StyleGAN also has this dual personality. It’s just that the painter in its body is different, using the style of one image (e.g. tone, texture) to transform another.

The method of changing the style of an image is called “style migration” and it is the brainchild of Leon Gatys, who can turn a cat film into an oil painting.

The developers of StyleGAN have divided the style of portraits into three scales: on the coarse scale, they fix the face shape, orientation, and hairstyle; on the medium scale, they fix the hair color and facial features; and on the fine scale, just the color scheme of the picture changes and the person doesn’t become another person anymore.

Upper left = coarse scale, middle left = medium scale, lower left = fine scale Stella Ref. 3

The initial generation of StyleGAN, in fact, has become the most powerful face generator, even supporting 1024×1024 HD! Big picture generation. But the developers still picked out the flaws in the algorithm and effectively filled them in the second generation of the algorithm.

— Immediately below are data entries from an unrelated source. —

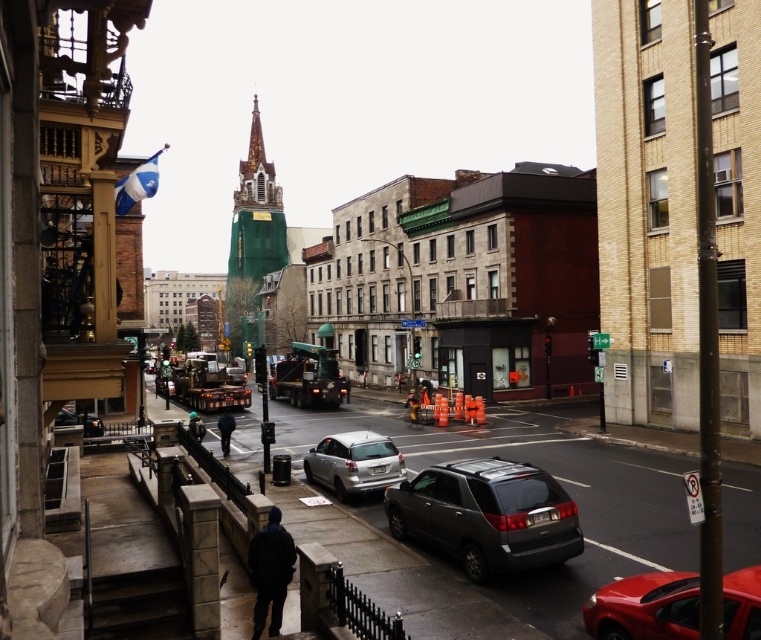 Question: Does shiny red car at lower right have a smaller size compared to satin silver car at center?

Choices:
 (A) yes
 (B) no

Answer: (A)

Question: Which point appears farthest from the camera in this image?

Choices:
 (A) (263, 577)
 (B) (377, 444)
 (C) (228, 381)
 (D) (454, 525)

Answer: (C)

Question: Can you confirm if matte gray suv at center is positioned to the right of satin silver car at center?

Choices:
 (A) yes
 (B) no

Answer: (A)

Question: Does satin silver car at center have a greater width compared to dark blue fabric construction worker at lower center?

Choices:
 (A) yes
 (B) no

Answer: (A)

Question: Among these objects, which one is farthest from the camera?

Choices:
 (A) satin silver car at center
 (B) shiny red car at lower right
 (C) matte black truck at center

Answer: (C)

Question: Which is nearer to the dark blue fabric construction worker at lower center?

Choices:
 (A) matte black truck at center
 (B) satin silver car at center
 (C) shiny red car at lower right
 (D) matte gray suv at center

Answer: (D)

For example, the strange “water drop” flaw is gone.

Upper = first generation, lower = second generation Stellar Reference 1 The problem of the facial features being out of sync (e.g. the orientation of the face changed, but not the teeth orientation all together) was also improved by:

Down = second generation, teeth and eyes can rotate together with the orientation of the face Stella reference 1

In addition, scientists say, the fit between the three scales is more natural than before.

And so a new pinnacle emerged. It’s only natural for tech geeks to seize the opportunity to flirt with it, which is why we see the scene at the beginning.

The Sexual Turning of the Lifetime

In fact, even without StyleGAN, the act of humans taking AI for sex turns has been going on for a long time.

In 2016, a mobile app called FaceApp arrived and shocked almost the entire world. “Gender Swap” is probably its proudest feature.